The school announced last week that it was renaming its annual Northwestern Duals after its former head coach, who amassed over 1,250 wins during his 38 years in Evanston before his retirement at the end of the 2016 season. Schiller retired as the second winningest coach in college fencing history and the winningest head coach in the history of Northwestern athletics.
Coach Schiller’s invitational lived up to the high standard set by its namesake as Evanston welcomed five programs ranked in the preseason top-10 across the men’s and women’s divisions. That’s without even mentioning the No. 5 ranked hosts.
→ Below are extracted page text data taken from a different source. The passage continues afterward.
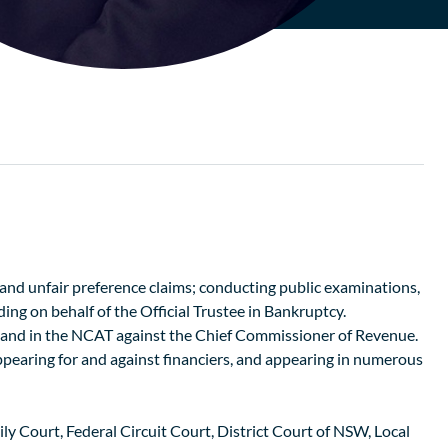
, and unfair preference claims; conducting public examinations,
ing on behalf of the Official Trustee in Bankruptcy.
, and in the NCAT against the Chief Commissioner of Revenue.
ppearing for and against financiers, and appearing in numerous
 Court, Federal Circuit Court, District Court of NSW, Local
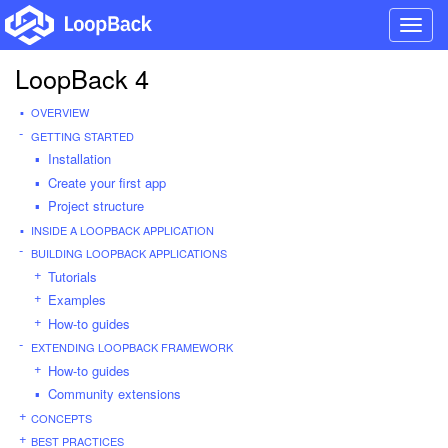
Toggl
navig
LoopBack 4
OVERVIEW
GETTING STARTED
Installation
Create your first app
Project structure
INSIDE A LOOPBACK APPLICATION
BUILDING LOOPBACK APPLICATIONS
Tutorials
Examples
How-to guides
EXTENDING LOOPBACK FRAMEWORK
How-to guides
Community extensions
CONCEPTS
BEST PRACTICES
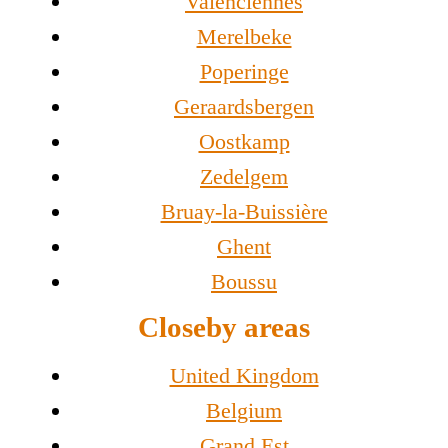
Valenciennes
Merelbeke
Poperinge
Geraardsbergen
Oostkamp
Zedelgem
Bruay-la-Buissière
Ghent
Boussu
Closeby areas
United Kingdom
Belgium
Grand Est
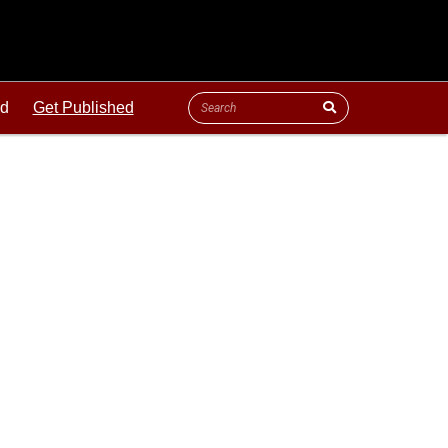
ld
Get Published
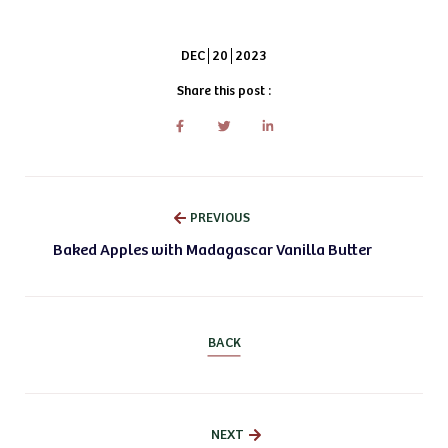
DEC
20
2023
Share this post :
PREVIOUS
Baked Apples with Madagascar Vanilla Butter
BACK
NEXT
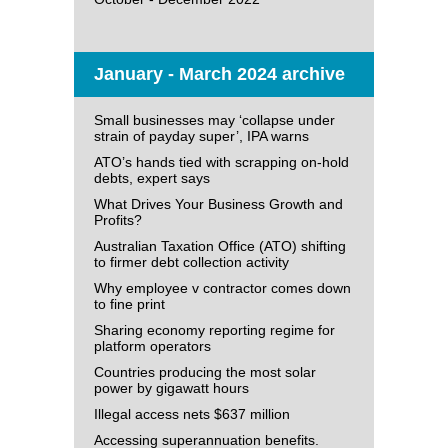
January - March 2024 archive
Small businesses may ‘collapse under
strain of payday super’, IPA warns
ATO’s hands tied with scrapping on-hold
debts, expert says
What Drives Your Business Growth and
Profits?
Australian Taxation Office (ATO) shifting
to firmer debt collection activity
Why employee v contractor comes down
to fine print
Sharing economy reporting regime for
platform operators
Countries producing the most solar
power by gigawatt hours
Illegal access nets $637 million
Accessing superannuation benefits.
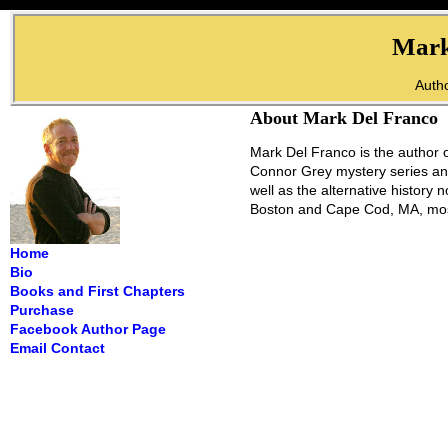
Mark
Autho
About Mark Del Franco
Mark Del Franco is the author o
Connor Grey mystery series and
well as the alternative history
Boston and Cape Cod, MA, most
Home
Bio
Books and First Chapters
Purchase
Facebook Author Page
Email Contact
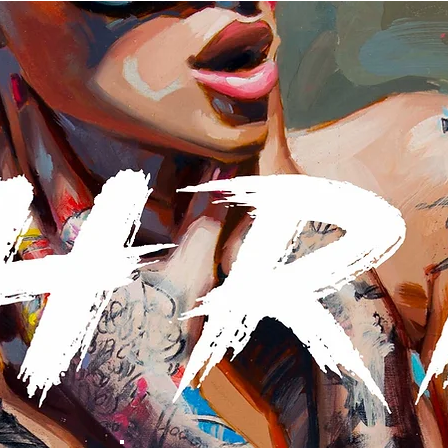
AVAILABLE ORIGINALS
NEW BOOK
NEWSLETTER
S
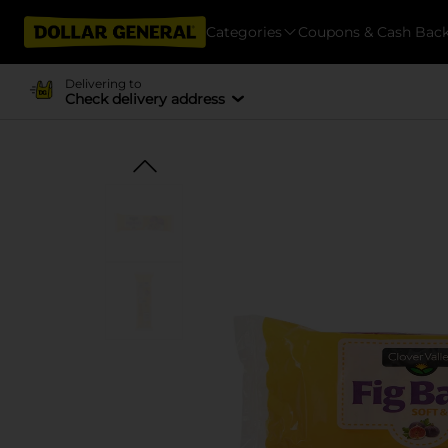
Categories
Coupons & Cash Bac
Delivering to
Check delivery address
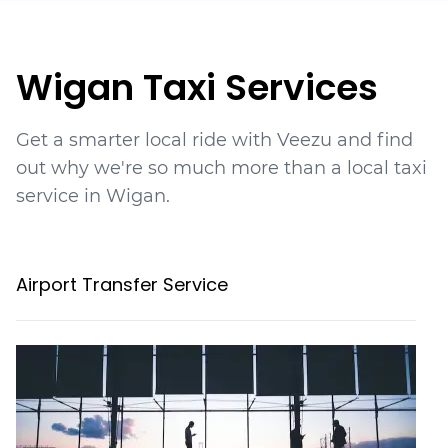
Wigan Taxi Services
Get a smarter local ride with Veezu and find
out why we're so much more than a local taxi
service in Wigan.
Airport Transfer Service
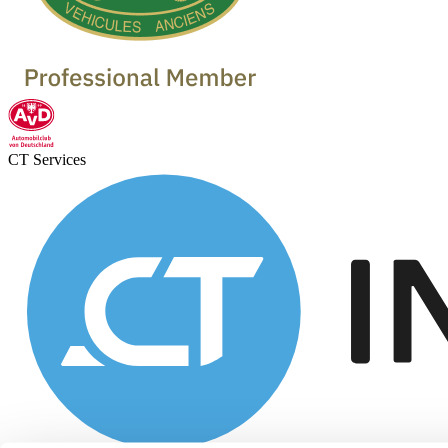
CT Services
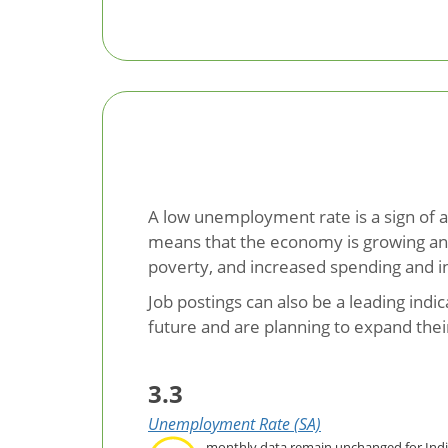
A low unemployment rate is a sign of a
means that the economy is growing and 
poverty, and increased spending and 
Job postings can also be a leading ind
future and are planning to expand thei
3.3
Unemployment Rate (SA)
monthly data remain unchanged for Ind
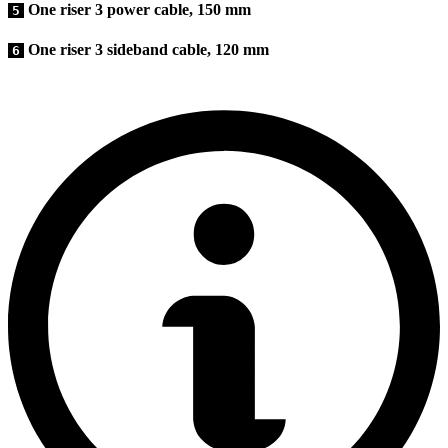
One riser 3 power cable, 150 mm
5
One riser 3 sideband cable, 120 mm
6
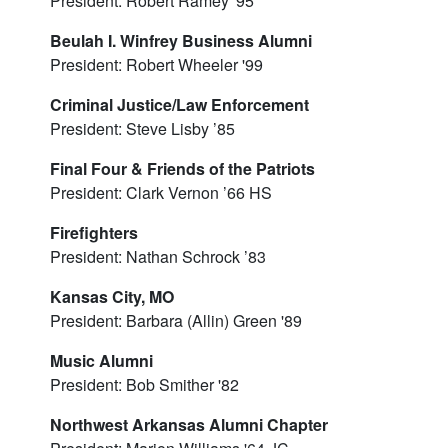
President: Robert Ramey '95
Beulah I. Winfrey Business Alumni
President: Robert Wheeler '99
Criminal Justice/Law Enforcement
President: Steve Lisby ’85
Final Four & Friends of the Patriots
President: Clark Vernon ’66 HS
Firefighters
President: Nathan Schrock ’83
Kansas City, MO
President: Barbara (Allin) Green '89
Music Alumni
President: Bob Smither '82
Northwest Arkansas Alumni Chapter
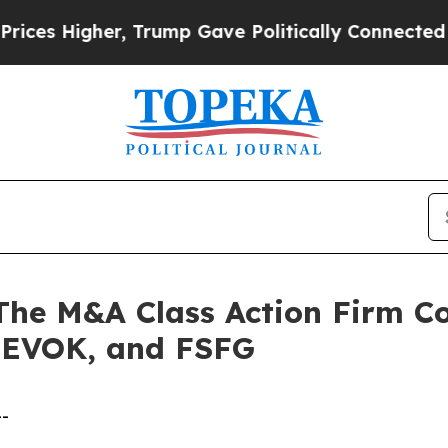
igher, Trump Gave Politically Connected oil Com
 M&A Class Action Firm Con
 EVOK, and FSFG
--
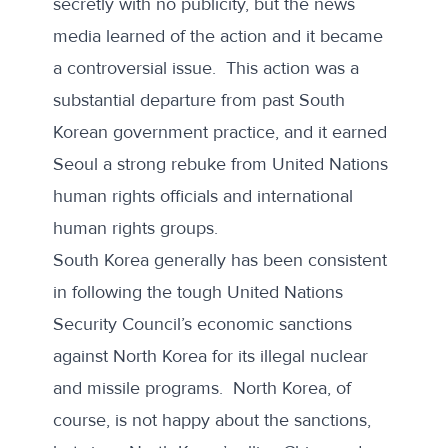
secretly with no publicity, but the news
media learned of the action and it became
a controversial issue. This action was a
substantial departure from past South
Korean government practice, and it earned
Seoul a strong rebuke from United Nations
human rights officials and
international
human rights groups
.
South Korea generally has been consistent
in following the tough United Nations
Security Council’s economic sanctions
against North Korea for its illegal nuclear
and missile programs. North Korea, of
course, is not happy about the sanctions,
Northwestern opened its weekend with two wins against elite opponents, besting No. 11 Temple 15-12 and No. 8 Cornell 19-8 all before 10:30 a.m.. The ‘Cats dropped only one discipline across the two matches as Northwestern sabre began their weekend with a 5-4 defeat against Temple before bouncing back with a 6-3 win against Cornell.
Coach Zach Moss’s squad would fall in their next two matches against UC San Diego and No. 2 Notre Dame. A 16-11 loss to UCSD marked Northwestern’s first ever loss to the burgeoning powerhouse in Southern California. While the Tritons are not ranked among the top 16 teams in the country, they do — like Northwestern — have wins against No. 8 Cornell and No. 11 Temple on their resume.
Northwestern responded with a fury. The hosts dispatched with Farleigh Dickinson 26-1 and the “we’re just happy to be invited” Wheaton Lyons 27-0 to finish day one.
The ‘Cats stayed hot throughout day two. Northwestern rode an 9-0 performance from its epeeists on the way to an 18-9 W over No. 14 Stanford, before triumphing over 20-7 over Incarnate Word and 22-5 over Air Force in its first three matches of the day.
Northwestern finished 4-0 on Sunday after a rematch with Farleigh Dickinson. The Knights fared a little better the second time out, stealing three points in the epee, but NU had to feel more than okay with a 24-3 smackdown.
Select Northwestern fencers will be back in action in two weeks for the Junior Olympics in Charlotte, while the entire team will take to the strip at the CCFC Championships on February 22 in Detroit.